Proffitt notes that today's KCU is quite a bit different than it was when he left in 1971, with improvements in the physical campus and advances inside the classroom and laboratories clearly evident.

He says he's pleased with how the school has evolved, yet maintained its core mission. Proffitt hopes his future gift will help pave the way for the next generation of physicians and the continuation of high-quality care for patients.

"It's grown in a positive direction," he said of KCU.

"I'm proud of my time there and proud of my university. It's made great strides toward being an institution of medical education for the future. The school has a primary care focus, and I want to encourage the continuation of that as well."

Career at a Glance

Proffitt's education was based in Texas and Kansas City, so it's no surprise he chose those two areas to practice. He was accepted to various osteopathic medical schools coming out of Texas Wesleyan, but decided on KCU because of Saperstein's influence and the school's location in an urban area.

A no-strings-attached scholarship from the Texas Legislature eased Proffitt's financial responsibility at KCU for the first two years. Proffitt repaid the help from his home state after graduation.

"They didn't require that I go back to Texas to practice, but I did anyway," he said.

His career began when he started as a family doctor in private practice in Fort Worth. During that time, Proffitt also became the first clinical faculty hired at Texas College of Osteopathic Medicine, where he ran the outpatient clinic and taught medical students.

His time at home in Texas was followed by a return to Kansas City, where he completed a three-year residency at the University of Kansas Medical Center, followed by a one-year fellowship.

In 1982, he went back to Texas-this time for good-and joined a friend's practice in Port Arthur. He worked there in private practice for 30 years.

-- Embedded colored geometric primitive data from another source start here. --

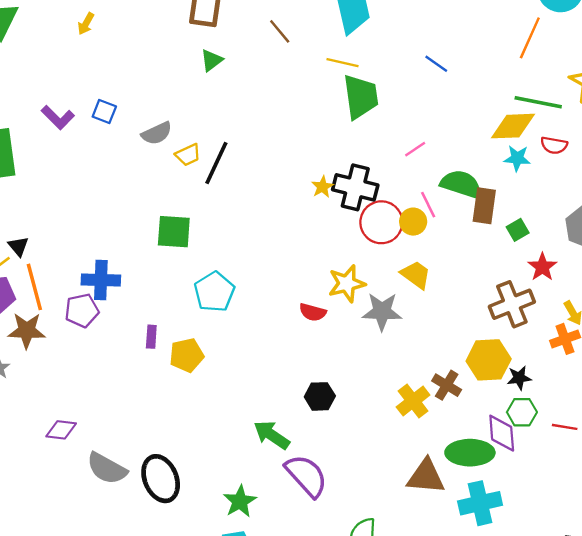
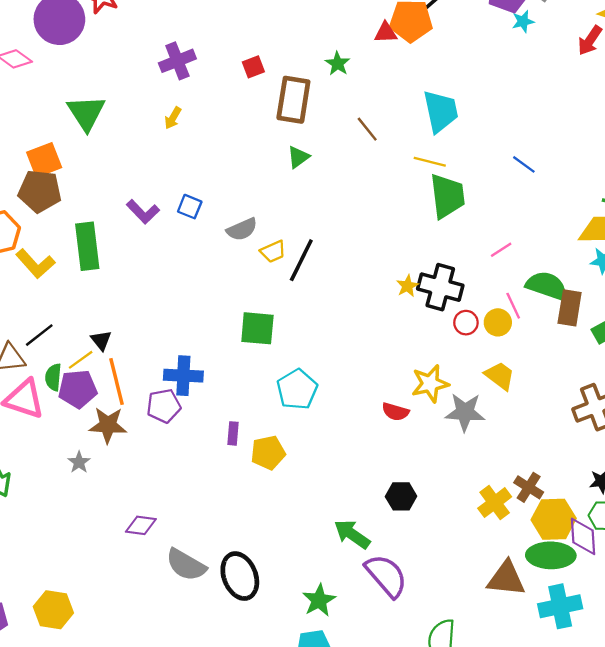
red circle: (381, 222) -> (466, 323), size x0.6
yellow hexagon: (489, 360) -> (554, 519), moved

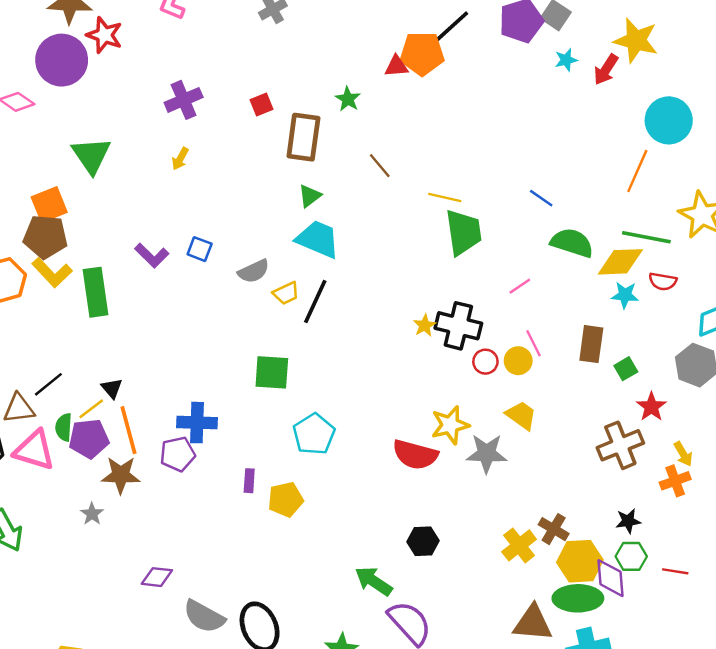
cyan star: (523, 21) -> (566, 60), moved
cyan trapezoid: (441, 111) -> (318, 239), moved, turned -54
yellow L-shape: (35, 264) -> (52, 273), moved
green semicircle: (547, 286) -> (572, 243), moved
red semicircle: (395, 412) -> (415, 455), size x1.6

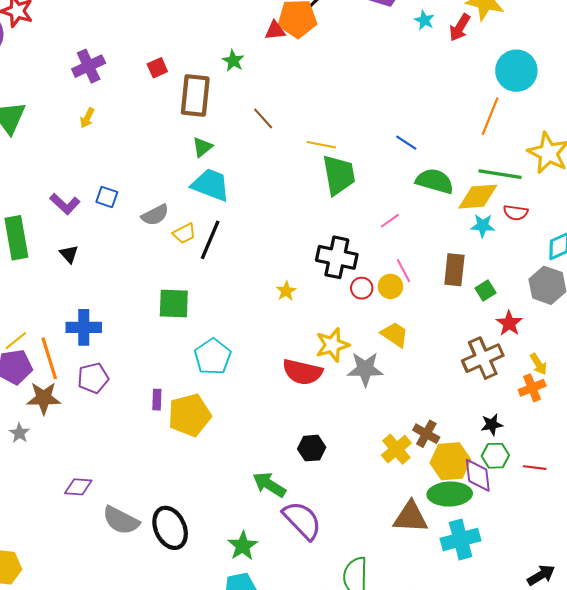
cyan star: (566, 60) -> (424, 20), turned -30
yellow star: (425, 325) -> (286, 291), moved
black triangle: (112, 388) -> (69, 254), moved
blue cross: (197, 423) -> (84, 327), moved
yellow pentagon: (286, 500) -> (189, 415), size x1.4

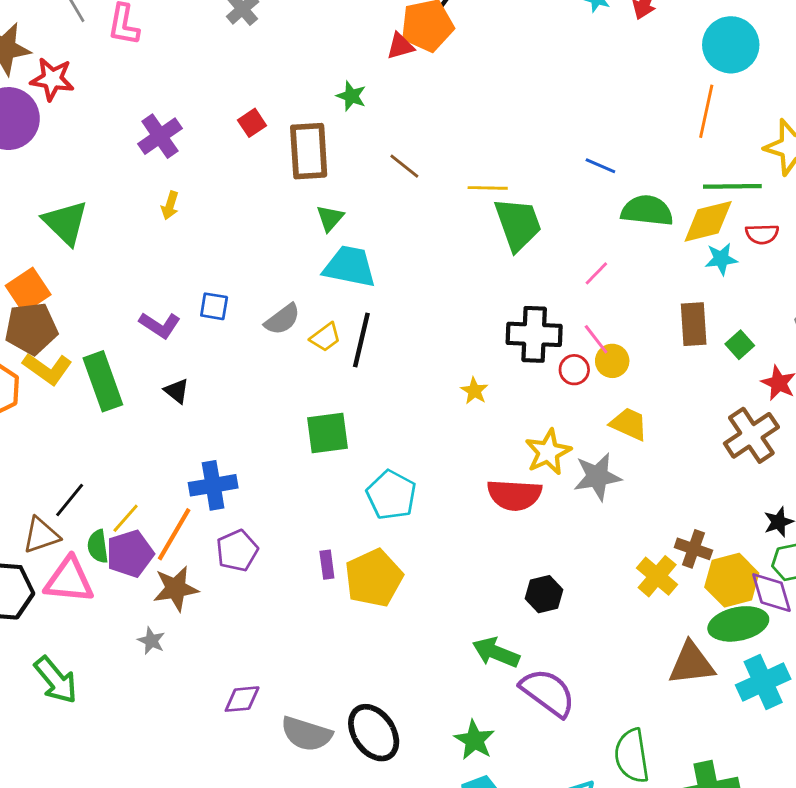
pink line: (403, 271) -> (596, 339), moved
orange line: (49, 358) -> (174, 534), turned 57

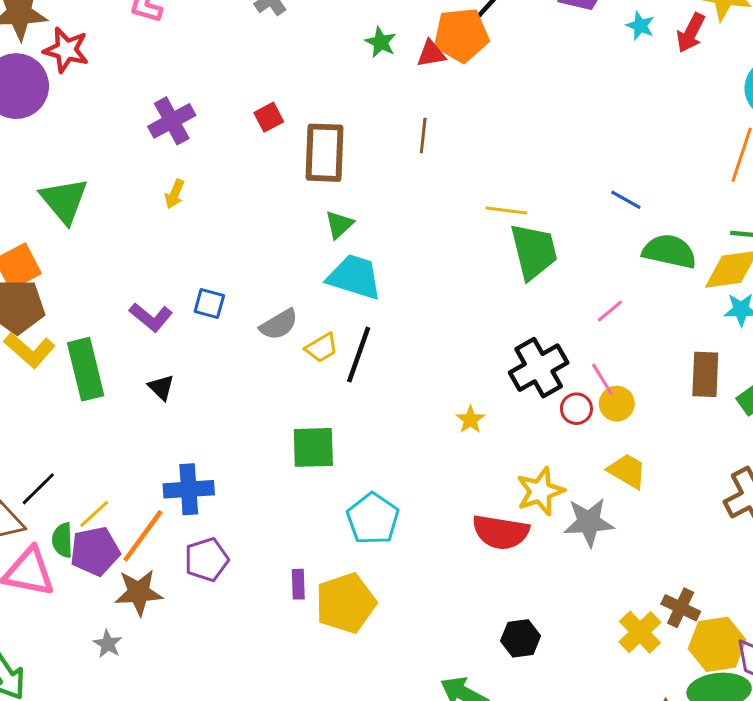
green star: (351, 96) -> (381, 42), moved
brown line: (404, 166) -> (423, 136), moved, turned 52
black cross: (534, 334) -> (539, 368), turned -38

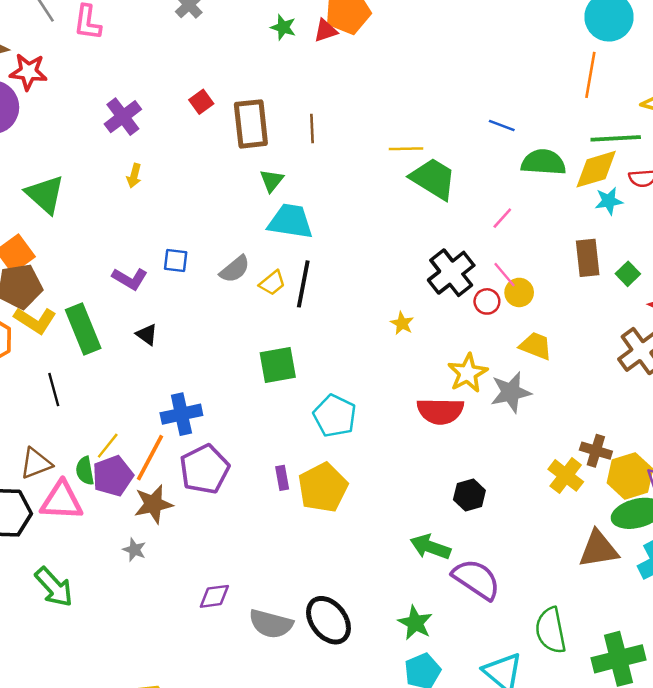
brown line: (423, 136) -> (312, 129), moved
green trapezoid: (534, 251) -> (433, 179), turned -36
black line: (38, 489) -> (54, 390), moved, turned -52
purple pentagon: (206, 560) -> (204, 469), size x1.4

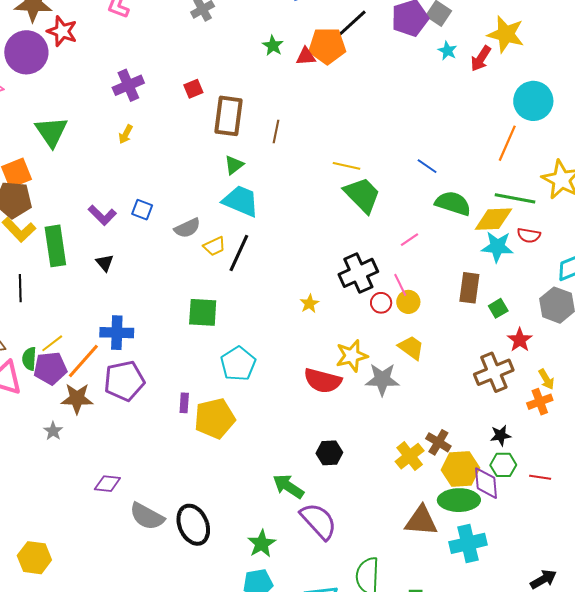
cyan star: (609, 201) -> (497, 247), size x1.4

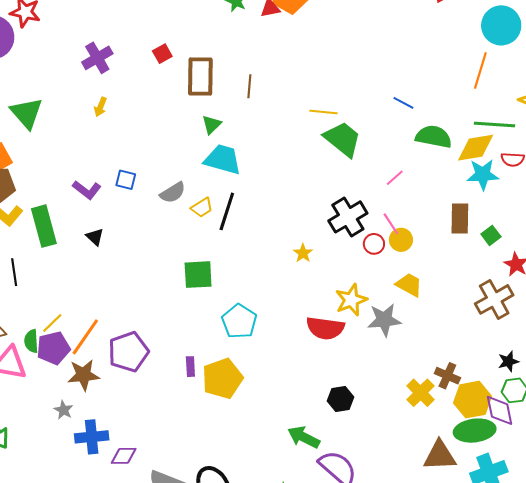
blue cross: (117, 333) -> (92, 437), moved

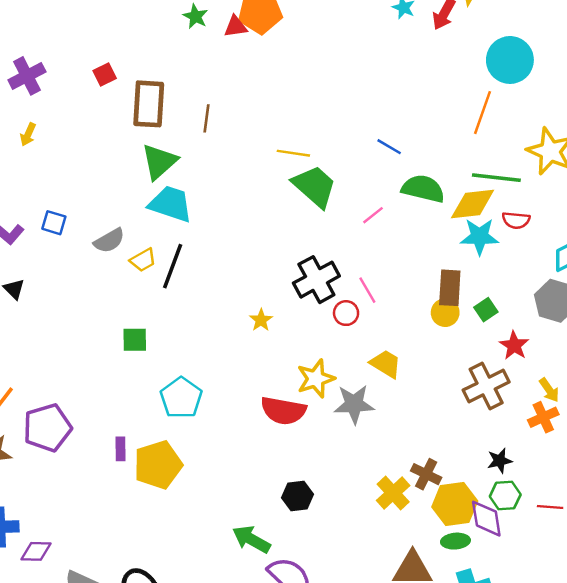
green triangle: (212, 124) -> (159, 162), size x1.6
pink line: (395, 178) -> (373, 215), moved
yellow circle: (401, 240) -> (445, 313), moved
green square: (198, 275) -> (135, 340), size x0.7
green ellipse: (475, 431) -> (455, 541), size x0.6

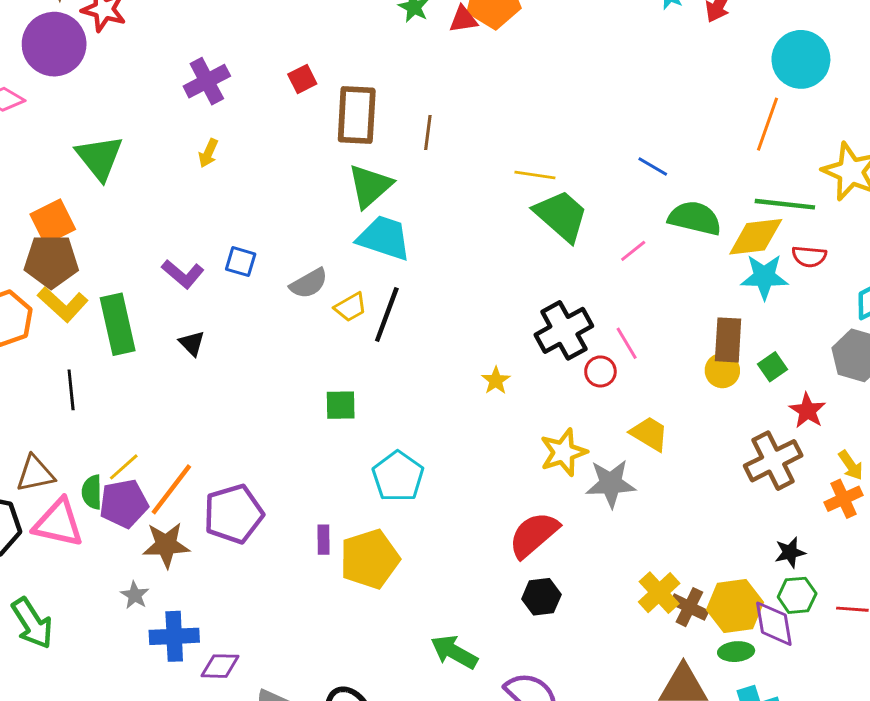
red semicircle: (283, 411) -> (534, 535), moved, turned 129
brown cross: (426, 474) -> (689, 607), moved
green arrow: (251, 539) -> (454, 652), moved

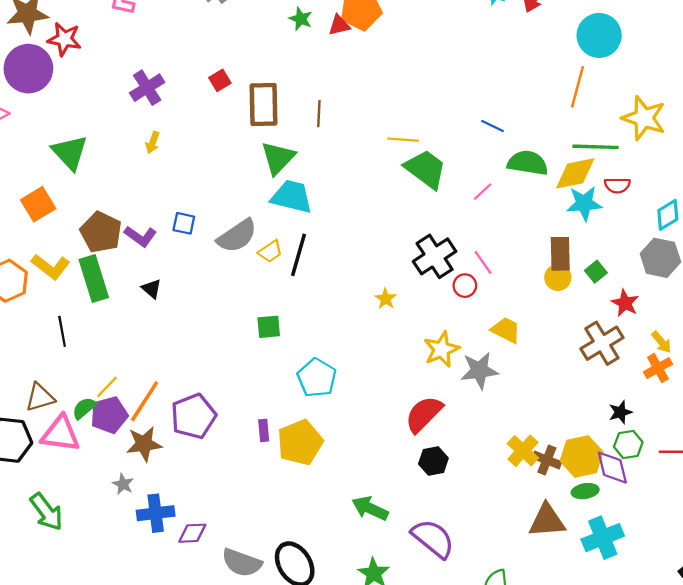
brown pentagon: (51, 261) -> (101, 232), moved, turned 30
gray semicircle: (309, 283) -> (237, 236), size x1.4
green semicircle: (92, 492) -> (84, 408), turned 55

Board certified in neurology and electrodiagnostic (EDX) medicine, Proffitt remains active today by overseeing electrodiagnostic testing once or twice per month at various physicians' offices in Texas.

None of his career highlights, Proffitt is careful to note, would have been possible without the school and faculty at KCU, and Saperstein's endorsement. It was in that spirit of appreciation that he decided on his KCU gift, and he hopes other alumni will consider similar generosity.

"KCU has a lot to offer. The gift has been in my will for more than 10 years. I am happy to help."